- Task directions
Begin with the line below holding "ausfüllen und inkl. Kopien beider" and go on through the line holding "Yayasan Insan Gemar", duplicating each line exactly and leaving out pictures.

- Given records
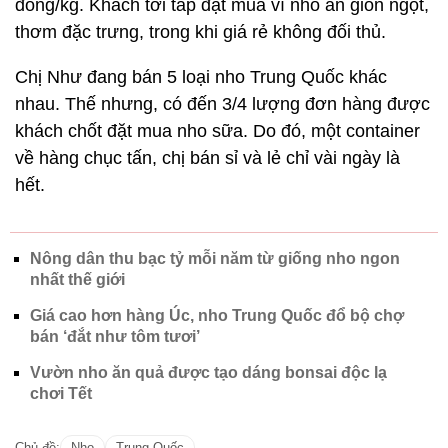
đồng/kg. Khách tới tấp đặt mua vì nho ăn giòn ngọt,
thơm đặc trưng, trong khi giá rẻ không đối thủ.
Chị Như đang bán 5 loại nho Trung Quốc khác
nhau. Thế nhưng, có đến 3/4 lượng đơn hàng được
khách chốt đặt mua nho sữa. Do đó, một container
về hàng chục tấn, chị bán sỉ và lẻ chỉ vài ngày là
hết.
Nông dân thu bạc tỷ mỗi năm từ giống nho ngon
nhất thế giới
Giá cao hơn hàng Úc, nho Trung Quốc đổ bộ chợ
bán ‘đắt như tôm tươi’
Vườn nho ăn quả được tạo dáng bonsai độc lạ
chơi Tết
Chủ đề:
Nho
Trung Quốc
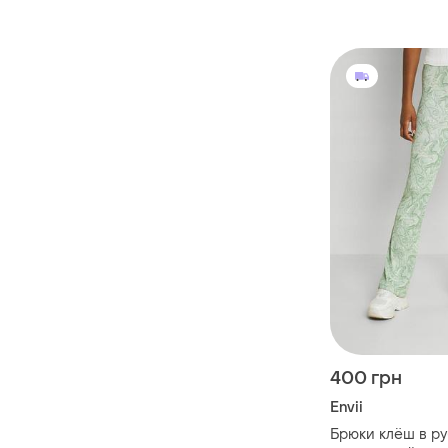
400 грн
Envii
Брюки клёш в р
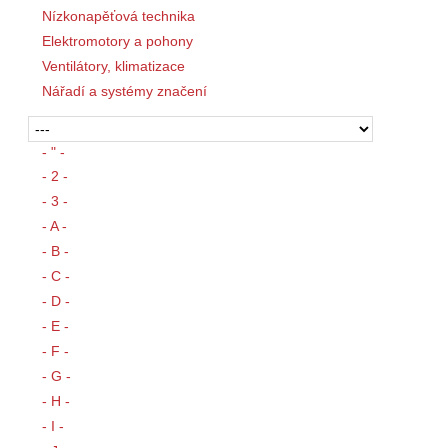
Nízkonapěťová technika
Elektromotory a pohony
Ventilátory, klimatizace
Nářadí a systémy značení
- " -
- 2 -
- 3 -
- A -
- B -
- C -
- D -
- E -
- F -
- G -
- H -
- I -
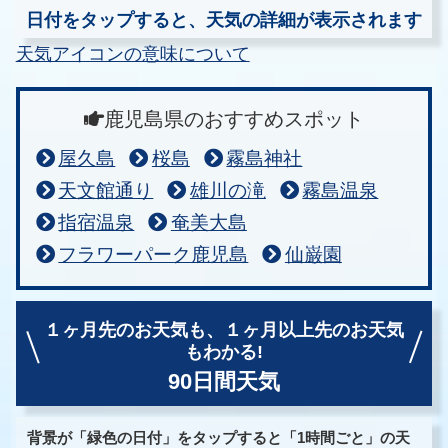
日付をタップすると、天気の詳細が表示されます
天気アイコンの意味について
鹿児島県のおすすめスポット
屋久島
桜島
霧島神社
天文館通り
雄川の滝
霧島温泉
指宿温泉
奄美大島
フラワーパーク鹿児島
仙巌園
１ヶ月先のお天気も、
１ヶ月以上先のお天気
もわかる!
90日間天気
背景が「緑色の日付」をタップすると「1時間ごと」の天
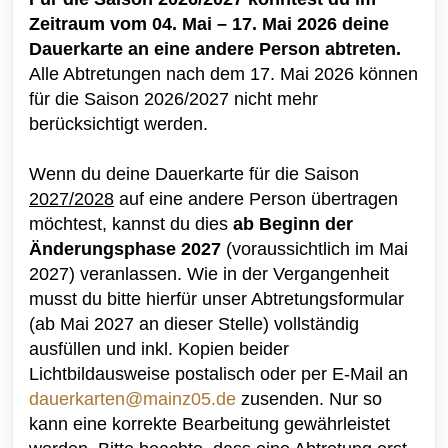
Zeitraum vom 04. Mai – 17. Mai 2026 deine
Dauerkarte an eine andere Person abtreten.
Alle Abtretungen nach dem 17. Mai 2026 können
für die Saison 2026/2027 nicht mehr
berücksichtigt werden.
Wenn du deine Dauerkarte für die Saison
2027/2028
auf eine andere Person übertragen
möchtest, kannst du dies
ab Beginn der
Änderungsphase 2027
(voraussichtlich im Mai
2027) veranlassen. Wie in der Vergangenheit
musst du bitte hierfür unser Abtretungsformular
(ab Mai 2027 an dieser Stelle) vollständig
ausfüllen und inkl. Kopien beider
Lichtbildausweise postalisch oder per E-Mail an
dauerkarten@mainz05.de
zusenden. Nur so
kann eine korrekte Bearbeitung gewährleistet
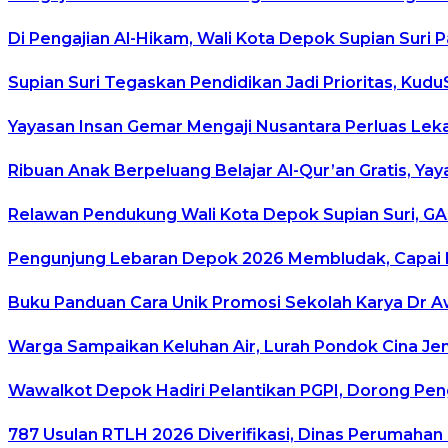
Di Pengajian Al-Hikam, Wali Kota Depok Supian Suri 
Supian Suri Tegaskan Pendidikan Jadi Prioritas, K
Yayasan Insan Gemar Mengaji Nusantara Perluas Leka
Ribuan Anak Berpeluang Belajar Al-Qur’an Gratis, Y
Relawan Pendukung Wali Kota Depok Supian Suri, GAS
Pengunjung Lebaran Depok 2026 Membludak, Capai L
Buku Panduan Cara Unik Promosi Sekolah Karya Dr Aw
Warga Sampaikan Keluhan Air, Lurah Pondok Cina Je
Wawalkot Depok Hadiri Pelantikan PGPI, Dorong Pe
787 Usulan RTLH 2026 Diverifikasi, Dinas Perumaha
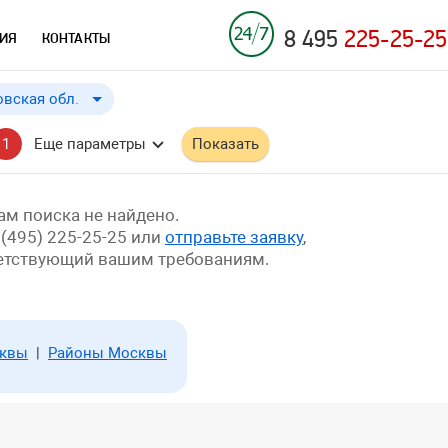
8 495
225-25-25
ИЯ
КОНТАКТЫ
вская обл.
вская обл.
до
Применить
a
1
Еще параметры
Показать
.
м поиска не найдено.
 (495) 225-25-25 или
отправьте заявку
,
ветствующий вашим требованиям.
сквы
|
Районы Москвы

- Answer to the problem
ausfüllen und inkl. Kopien beider
Lichtbildausweise postalisch oder per E-Mail an
dauerkarten@mainz05.de
zusenden. Nur so
kann eine korrekte Bearbeitung gewährleistet
Di Pengajian Al-Hikam, Wali Kota Depok Supian Suri 
Supian Suri Tegaskan Pendidikan Jadi Prioritas, K
Yayasan Insan Gemar Mengaji Nusantara Perluas Leka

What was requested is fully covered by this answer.